Dart Documentationpetitparser

petitparser library

This package contains the core library of PetitParser, a dynamic parser combinator framework.

Writing a Simple Grammar

Writing grammars with PetitParser is simple as writing Dart code. For example, to write a grammar that can parse identifiers that start with a letter followed by zero or more letter or digits is defined as follows:

Parser id = letter().seq(letter().or(digit()).star());

If you look at the object id in the debugger, you'll notice that the code above buils a tree of parser objects:

  • Sequence: This parser accepts a sequence of parsers.
    • Predicate: This parser accepts a single letter.
    • Repeater: This parser accepts zero or more times another parser.
      • Choice: This parser accepts a single word character.
        • Predicate: This parser accepts a single letter.
        • Predicate: This parser accepts a single digit.

Parsing Some Input

To actually parse a String (or List) we can use the method Parser.parse:

Result id1 = id.parse('yeah');
Result id2 = id.parse('f12');

The method Parser.parse returns a parse Result, which is either an instance of Success or Failure.

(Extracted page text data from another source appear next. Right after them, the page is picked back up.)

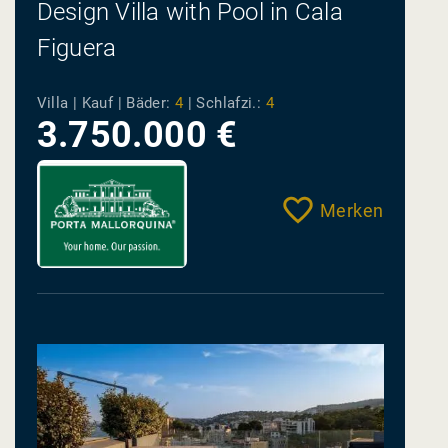
Design Villa with Pool in Cala
Figuera
Villa | Kauf |
Bäder:
4
|
Schlafzi.:
4
3.750.000 €
Merken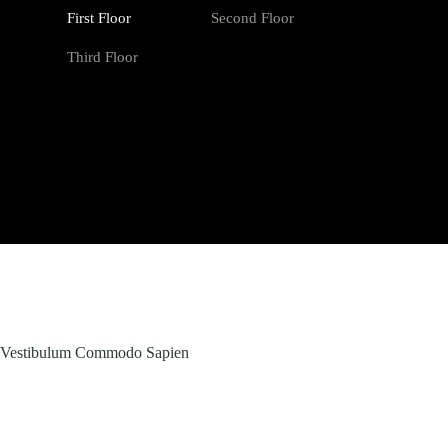
First Floor
Second Floor
Third Floor
Vestibulum Commodo Sapien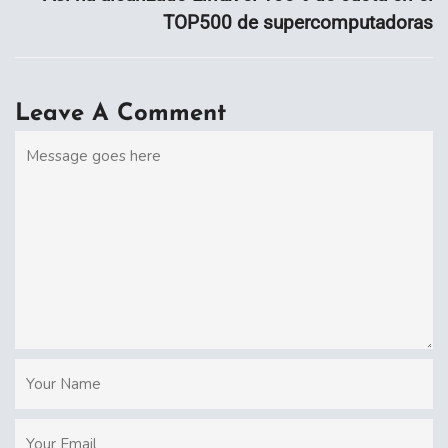
TOP500 de supercomputadoras
Leave A Comment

In both examples above we are successful and can retrieve the parse result using Success.value:

print(id1.value);                   // ['y', ['e', 'a', 'h']]
print(id2.value);                   // ['f', ['1', '2']]

While it seems odd to get these nested arrays with characters as a return value, this is the default decomposition of the input into a parse tree. We'll see in a while how that can be customized.

If we try to parse something invalid we get an instance of Failure as an answer and we can retrieve a descriptive error message using Failure.message:

Result id3 = id.parse('123');
print(id3.message);                 // 'letter expected'
print(id3.position);                // 0

Trying to retrieve the parse result by calling Failure.value would throw the exception UnsupportedError. Context.isSuccess and Context.isFailure can be used to decide if the parse was successful.

If you are only interested if a given string matches or not you can use the helper method Parser.accept:

print(id.accept('foo'));            // true
print(id.accept('123'));            // false

Different Kinds of Parsers

PetitParser provide a large set of ready-made parser that you can compose to consume and transform arbitrarily complex languages. The terminal parsers are the most simple ones. We've already seen a few of those:

  • char('a') parses the character a.
  • string('abc') parses the string abc.
  • any() parses any character.
  • digit() parses any digit from 0 to 9.
  • letter() parses any letter from a to z and A to Z.
  • word() parses any letter or digit.

So instead of using the letter and digit predicate, we could have written our identifier parser like this:

var id = letter().seq(word().star());

The next set of parsers are used to combine other parsers together:

  • p1.seq(p2) and p1 & p2 parse p1 followed by p2 (sequence).
  • p1.or(p2) and p1 | p2 parse p1, if that doesn't work parses p2 (ordered choice).
  • p.star() parses p zero or more times.
  • p.plus() parses p one or more times.
  • p.optional() parses p, if possible.
  • p.and() parses p, but does not consume its input.
  • p.not() parses p and succeed when p fails, but does not consume its input.
  • p.end() parses p and succeed at the end of the input.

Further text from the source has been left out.